Sample 16-week macrocycle

Here's how the four phases fit together for a 2K goal:

| Weeks | Phase | Focus | Key sessions | |---|---|---|---| | 1–6 | Base | UT2 volume | 60 min continuous, 3×20 min, long rows | | 7–12 | Build | Add UT1 + AT | 4×8 min AT, 3×15 min UT1, 60 min UT2 | | 13–15 | Peak | Race-pace | 6×500m AN, 3×10 min AT, 4×1K TR | | 16 | Taper | Reduce volume | Short sharp pieces, light UT2, full rest |

Within each phase, plan for a deload week every 3–4 weeks: reduce volume by 30–40% while keeping session structure the same. This allows the body to absorb the training load.

Intensity distribution by phase

The shift in training distribution across phases follows the polarised model:

| Zone | Base | Build | Peak | Taper | |---|---|---|---|---| | UT2 | 85% | 72% | 62% | 70% | | UT1 | 10% | 15% | 15% | 10% | | AT | 5% | 10% | 13% | 15% | | TR/AN/Max | 0% | 3% | 10% | 5% |

Notice that even in the peak phase, UT2 remains the majority.
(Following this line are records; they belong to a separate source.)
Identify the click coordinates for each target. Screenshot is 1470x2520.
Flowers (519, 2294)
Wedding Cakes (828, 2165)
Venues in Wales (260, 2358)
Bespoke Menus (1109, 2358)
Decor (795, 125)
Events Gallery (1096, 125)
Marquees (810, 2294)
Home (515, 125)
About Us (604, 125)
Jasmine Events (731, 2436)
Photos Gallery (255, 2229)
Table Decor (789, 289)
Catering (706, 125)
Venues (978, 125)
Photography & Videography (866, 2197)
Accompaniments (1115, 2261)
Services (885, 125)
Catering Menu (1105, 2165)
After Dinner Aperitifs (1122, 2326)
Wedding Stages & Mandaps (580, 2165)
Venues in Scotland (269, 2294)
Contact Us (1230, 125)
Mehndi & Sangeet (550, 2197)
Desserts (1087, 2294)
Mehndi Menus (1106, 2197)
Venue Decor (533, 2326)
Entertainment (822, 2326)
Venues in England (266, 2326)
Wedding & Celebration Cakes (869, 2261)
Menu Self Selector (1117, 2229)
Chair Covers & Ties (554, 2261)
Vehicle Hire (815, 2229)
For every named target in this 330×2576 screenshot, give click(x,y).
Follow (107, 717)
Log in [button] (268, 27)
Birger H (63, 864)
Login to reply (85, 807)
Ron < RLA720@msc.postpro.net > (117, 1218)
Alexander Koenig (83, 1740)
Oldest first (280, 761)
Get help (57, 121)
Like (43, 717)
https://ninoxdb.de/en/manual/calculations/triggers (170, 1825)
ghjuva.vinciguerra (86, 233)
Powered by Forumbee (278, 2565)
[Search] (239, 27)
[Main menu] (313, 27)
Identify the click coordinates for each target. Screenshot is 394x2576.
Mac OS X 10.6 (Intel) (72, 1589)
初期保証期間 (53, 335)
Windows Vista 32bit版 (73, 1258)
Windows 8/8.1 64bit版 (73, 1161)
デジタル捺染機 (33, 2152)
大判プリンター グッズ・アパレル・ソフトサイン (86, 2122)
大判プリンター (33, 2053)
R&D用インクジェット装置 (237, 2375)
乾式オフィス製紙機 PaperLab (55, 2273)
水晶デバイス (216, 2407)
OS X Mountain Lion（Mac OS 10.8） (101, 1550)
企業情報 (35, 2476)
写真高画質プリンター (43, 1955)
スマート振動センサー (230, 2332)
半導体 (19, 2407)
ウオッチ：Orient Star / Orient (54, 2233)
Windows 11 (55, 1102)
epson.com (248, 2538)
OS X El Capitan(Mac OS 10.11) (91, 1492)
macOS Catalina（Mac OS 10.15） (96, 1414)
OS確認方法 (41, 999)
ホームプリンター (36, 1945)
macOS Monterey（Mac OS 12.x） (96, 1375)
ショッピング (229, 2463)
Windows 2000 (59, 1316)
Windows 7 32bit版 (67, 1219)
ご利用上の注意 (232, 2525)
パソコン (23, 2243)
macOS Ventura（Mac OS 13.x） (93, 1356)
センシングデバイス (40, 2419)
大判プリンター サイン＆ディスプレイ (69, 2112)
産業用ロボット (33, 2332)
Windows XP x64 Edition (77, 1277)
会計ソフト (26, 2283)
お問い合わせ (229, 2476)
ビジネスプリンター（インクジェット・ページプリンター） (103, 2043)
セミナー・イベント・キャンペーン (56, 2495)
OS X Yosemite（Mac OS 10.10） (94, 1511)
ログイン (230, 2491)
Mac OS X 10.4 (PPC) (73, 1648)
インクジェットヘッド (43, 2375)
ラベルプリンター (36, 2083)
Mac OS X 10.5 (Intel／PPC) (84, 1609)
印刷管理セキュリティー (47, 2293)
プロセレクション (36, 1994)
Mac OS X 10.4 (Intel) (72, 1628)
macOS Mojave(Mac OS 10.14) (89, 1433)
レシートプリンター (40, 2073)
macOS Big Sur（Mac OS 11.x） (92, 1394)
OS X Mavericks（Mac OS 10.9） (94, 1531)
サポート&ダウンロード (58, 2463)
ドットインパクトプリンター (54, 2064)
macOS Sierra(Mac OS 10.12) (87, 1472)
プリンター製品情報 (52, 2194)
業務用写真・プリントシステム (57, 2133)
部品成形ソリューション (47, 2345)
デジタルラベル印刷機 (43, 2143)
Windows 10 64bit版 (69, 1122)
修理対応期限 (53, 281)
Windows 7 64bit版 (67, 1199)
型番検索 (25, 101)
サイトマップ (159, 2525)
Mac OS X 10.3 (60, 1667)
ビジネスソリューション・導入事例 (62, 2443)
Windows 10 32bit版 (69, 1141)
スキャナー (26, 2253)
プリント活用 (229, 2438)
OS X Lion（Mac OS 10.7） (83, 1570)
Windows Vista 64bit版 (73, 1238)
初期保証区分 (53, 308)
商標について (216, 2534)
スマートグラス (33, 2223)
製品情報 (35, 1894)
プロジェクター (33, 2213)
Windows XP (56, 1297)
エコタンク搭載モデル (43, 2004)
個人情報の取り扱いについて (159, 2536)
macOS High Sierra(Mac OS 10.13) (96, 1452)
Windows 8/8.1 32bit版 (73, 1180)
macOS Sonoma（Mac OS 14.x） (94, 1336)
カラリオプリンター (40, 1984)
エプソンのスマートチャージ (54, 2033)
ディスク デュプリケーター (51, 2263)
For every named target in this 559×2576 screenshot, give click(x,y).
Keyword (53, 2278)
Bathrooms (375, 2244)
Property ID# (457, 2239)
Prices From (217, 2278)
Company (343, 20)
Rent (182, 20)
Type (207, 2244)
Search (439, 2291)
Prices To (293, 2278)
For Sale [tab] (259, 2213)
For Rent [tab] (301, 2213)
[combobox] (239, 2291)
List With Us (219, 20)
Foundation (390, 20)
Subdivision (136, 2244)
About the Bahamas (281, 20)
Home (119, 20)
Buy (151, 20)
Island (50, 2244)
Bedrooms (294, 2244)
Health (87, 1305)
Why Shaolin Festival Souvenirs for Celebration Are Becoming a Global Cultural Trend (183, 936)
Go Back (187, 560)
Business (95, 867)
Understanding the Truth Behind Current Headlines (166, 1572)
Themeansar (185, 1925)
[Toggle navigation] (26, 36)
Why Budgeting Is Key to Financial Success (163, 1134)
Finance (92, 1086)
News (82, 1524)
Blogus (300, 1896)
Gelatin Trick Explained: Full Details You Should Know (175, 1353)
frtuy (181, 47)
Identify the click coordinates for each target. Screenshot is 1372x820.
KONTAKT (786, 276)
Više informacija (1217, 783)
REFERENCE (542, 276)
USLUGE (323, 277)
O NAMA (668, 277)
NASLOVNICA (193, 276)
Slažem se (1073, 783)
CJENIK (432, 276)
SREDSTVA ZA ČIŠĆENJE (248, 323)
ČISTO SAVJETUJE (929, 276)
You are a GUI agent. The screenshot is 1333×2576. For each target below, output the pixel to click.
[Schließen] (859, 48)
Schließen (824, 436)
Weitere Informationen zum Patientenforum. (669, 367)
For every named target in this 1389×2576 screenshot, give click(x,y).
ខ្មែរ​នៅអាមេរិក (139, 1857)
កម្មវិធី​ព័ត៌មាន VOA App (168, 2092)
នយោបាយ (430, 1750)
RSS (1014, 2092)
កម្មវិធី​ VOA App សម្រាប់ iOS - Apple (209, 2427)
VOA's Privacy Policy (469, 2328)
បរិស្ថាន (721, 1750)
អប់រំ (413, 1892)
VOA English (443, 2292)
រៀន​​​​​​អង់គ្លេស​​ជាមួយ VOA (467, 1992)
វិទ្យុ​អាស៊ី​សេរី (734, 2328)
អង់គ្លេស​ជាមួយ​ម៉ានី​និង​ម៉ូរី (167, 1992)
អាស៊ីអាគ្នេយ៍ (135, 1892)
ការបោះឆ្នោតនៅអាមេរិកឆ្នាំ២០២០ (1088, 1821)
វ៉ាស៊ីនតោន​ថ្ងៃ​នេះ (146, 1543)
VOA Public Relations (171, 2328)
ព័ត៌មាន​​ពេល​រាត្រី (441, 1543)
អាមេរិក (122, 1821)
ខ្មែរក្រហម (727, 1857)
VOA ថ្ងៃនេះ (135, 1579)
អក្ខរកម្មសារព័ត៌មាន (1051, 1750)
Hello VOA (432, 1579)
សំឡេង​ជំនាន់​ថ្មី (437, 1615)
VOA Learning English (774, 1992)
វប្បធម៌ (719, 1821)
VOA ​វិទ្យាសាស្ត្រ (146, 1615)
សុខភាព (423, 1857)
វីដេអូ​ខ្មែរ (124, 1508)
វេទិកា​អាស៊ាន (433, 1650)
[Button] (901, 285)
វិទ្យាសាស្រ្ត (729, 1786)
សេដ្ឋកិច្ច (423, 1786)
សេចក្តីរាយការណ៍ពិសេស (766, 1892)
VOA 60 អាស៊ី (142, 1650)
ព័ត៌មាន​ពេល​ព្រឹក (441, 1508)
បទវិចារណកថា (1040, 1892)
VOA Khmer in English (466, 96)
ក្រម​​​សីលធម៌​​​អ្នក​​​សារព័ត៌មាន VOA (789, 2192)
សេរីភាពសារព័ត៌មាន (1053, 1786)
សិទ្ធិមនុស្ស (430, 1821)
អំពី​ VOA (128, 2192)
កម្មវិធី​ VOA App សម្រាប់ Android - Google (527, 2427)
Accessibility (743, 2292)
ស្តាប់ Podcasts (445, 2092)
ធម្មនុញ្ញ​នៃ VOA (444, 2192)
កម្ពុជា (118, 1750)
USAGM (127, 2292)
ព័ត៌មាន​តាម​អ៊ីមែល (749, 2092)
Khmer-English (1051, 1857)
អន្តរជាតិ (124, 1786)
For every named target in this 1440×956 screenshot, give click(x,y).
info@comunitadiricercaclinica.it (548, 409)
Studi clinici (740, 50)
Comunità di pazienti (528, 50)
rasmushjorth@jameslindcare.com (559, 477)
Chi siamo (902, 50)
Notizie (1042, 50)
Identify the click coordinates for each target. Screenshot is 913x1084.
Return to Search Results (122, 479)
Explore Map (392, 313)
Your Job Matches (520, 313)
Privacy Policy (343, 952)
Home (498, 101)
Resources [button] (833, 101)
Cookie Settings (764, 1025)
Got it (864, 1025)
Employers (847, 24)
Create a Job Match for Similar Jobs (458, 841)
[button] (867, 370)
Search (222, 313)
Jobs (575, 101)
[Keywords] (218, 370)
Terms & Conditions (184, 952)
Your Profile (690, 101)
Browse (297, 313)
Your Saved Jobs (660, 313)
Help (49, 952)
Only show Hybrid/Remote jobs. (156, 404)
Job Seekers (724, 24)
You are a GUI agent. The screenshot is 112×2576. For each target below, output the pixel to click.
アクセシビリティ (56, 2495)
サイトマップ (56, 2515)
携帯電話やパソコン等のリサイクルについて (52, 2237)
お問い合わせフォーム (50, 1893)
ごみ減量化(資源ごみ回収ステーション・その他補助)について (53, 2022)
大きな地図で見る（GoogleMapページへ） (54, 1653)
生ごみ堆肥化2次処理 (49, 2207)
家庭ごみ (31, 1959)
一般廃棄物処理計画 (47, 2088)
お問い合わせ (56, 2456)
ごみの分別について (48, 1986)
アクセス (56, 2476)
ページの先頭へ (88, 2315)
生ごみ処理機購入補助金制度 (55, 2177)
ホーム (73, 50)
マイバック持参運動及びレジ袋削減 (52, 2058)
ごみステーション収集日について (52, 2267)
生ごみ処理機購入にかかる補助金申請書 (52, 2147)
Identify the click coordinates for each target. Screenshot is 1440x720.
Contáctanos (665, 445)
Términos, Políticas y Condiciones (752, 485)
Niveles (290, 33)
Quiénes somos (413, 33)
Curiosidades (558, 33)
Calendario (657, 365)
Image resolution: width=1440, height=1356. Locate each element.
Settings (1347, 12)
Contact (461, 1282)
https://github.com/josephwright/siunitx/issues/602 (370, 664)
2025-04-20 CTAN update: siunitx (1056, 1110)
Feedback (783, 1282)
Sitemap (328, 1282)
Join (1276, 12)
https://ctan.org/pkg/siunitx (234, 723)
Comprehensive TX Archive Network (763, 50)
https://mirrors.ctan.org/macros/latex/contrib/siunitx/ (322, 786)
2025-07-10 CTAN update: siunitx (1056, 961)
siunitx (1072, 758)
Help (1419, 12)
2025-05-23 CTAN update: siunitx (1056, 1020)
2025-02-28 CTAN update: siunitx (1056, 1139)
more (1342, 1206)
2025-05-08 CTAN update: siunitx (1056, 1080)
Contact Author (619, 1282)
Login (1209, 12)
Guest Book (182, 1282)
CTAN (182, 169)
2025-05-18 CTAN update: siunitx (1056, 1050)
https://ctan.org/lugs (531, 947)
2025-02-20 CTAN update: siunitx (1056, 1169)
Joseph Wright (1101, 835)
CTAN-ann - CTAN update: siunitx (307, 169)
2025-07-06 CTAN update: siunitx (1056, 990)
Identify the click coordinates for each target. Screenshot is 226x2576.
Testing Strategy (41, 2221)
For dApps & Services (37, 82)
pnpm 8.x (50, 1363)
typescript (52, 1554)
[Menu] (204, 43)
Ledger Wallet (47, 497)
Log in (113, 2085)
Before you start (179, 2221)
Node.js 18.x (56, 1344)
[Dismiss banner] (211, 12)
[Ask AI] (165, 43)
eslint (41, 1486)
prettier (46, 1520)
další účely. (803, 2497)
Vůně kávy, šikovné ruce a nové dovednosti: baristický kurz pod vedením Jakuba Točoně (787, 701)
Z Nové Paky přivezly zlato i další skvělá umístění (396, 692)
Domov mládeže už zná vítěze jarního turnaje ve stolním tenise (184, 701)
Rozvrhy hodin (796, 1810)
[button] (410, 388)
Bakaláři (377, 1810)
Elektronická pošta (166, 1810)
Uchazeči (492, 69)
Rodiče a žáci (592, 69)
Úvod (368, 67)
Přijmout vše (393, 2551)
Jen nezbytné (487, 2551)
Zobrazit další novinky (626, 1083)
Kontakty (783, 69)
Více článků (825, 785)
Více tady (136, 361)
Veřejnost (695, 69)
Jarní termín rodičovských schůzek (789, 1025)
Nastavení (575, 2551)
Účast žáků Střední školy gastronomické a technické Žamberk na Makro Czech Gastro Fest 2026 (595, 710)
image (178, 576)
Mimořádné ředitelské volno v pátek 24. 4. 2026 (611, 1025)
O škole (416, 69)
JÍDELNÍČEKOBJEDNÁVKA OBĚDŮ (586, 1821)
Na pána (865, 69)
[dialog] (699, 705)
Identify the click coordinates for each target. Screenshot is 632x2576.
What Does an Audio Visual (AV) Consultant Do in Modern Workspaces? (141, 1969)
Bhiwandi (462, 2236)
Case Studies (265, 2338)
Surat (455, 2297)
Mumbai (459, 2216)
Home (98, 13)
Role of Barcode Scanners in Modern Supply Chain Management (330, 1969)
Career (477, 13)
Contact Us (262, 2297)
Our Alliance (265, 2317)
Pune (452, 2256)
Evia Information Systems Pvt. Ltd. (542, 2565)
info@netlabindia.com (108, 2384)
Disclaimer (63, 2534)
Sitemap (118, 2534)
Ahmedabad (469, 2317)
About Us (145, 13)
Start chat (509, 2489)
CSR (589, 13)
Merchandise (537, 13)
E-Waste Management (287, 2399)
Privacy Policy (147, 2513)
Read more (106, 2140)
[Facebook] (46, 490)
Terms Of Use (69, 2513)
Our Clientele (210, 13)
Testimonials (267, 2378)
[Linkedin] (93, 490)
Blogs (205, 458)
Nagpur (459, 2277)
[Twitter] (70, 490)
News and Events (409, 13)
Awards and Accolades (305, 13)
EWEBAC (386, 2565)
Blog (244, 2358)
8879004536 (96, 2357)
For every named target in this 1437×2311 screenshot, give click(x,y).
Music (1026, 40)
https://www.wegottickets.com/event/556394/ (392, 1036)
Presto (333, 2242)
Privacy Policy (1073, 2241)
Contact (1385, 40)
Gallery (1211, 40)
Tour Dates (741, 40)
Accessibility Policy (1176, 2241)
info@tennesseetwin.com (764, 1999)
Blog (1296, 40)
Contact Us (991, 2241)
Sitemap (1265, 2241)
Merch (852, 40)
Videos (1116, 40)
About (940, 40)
Intensity increases relatively, but volume decreases — the total amount of hard work doesn't explode.

Planning around a goal date

Count backward from your target test or race:

  1. Race day: fixed
  2. Taper: 1–2 weeks before race
  3. Peak: 2–4 weeks before taper
  4. Build: 4–6 weeks before peak
  5. Base: everything before build (minimum 4 weeks)

If you have 16 weeks, the 6-6-3-1 split works well. If you have fewer weeks, compress the base and build phases — but never skip the taper.

Deload weeks

Every 3–4 weeks, schedule a deload:

  • Reduce total volume by 30–40%
  • Keep session types the same (just shorter)
  • Maintain any intensity work but reduce the number of intervals
  • Use the extra recovery for technique drills, flexibility, or cross-training

Deloads prevent overtraining and often lead to a performance bump in the following week.

How ErgBuddy auto-periodises

When you set a goal in ErgBuddy — for example, a 2K test 16 weeks away — the generated programme automatically structures phases with appropriate intensity distribution. Zone splits come from your pace zones, and session types progress through base, build, peak, and taper.

If your goal date changes or you update a benchmark, the programme recalculates to keep the phase structure appropriate for the time remaining.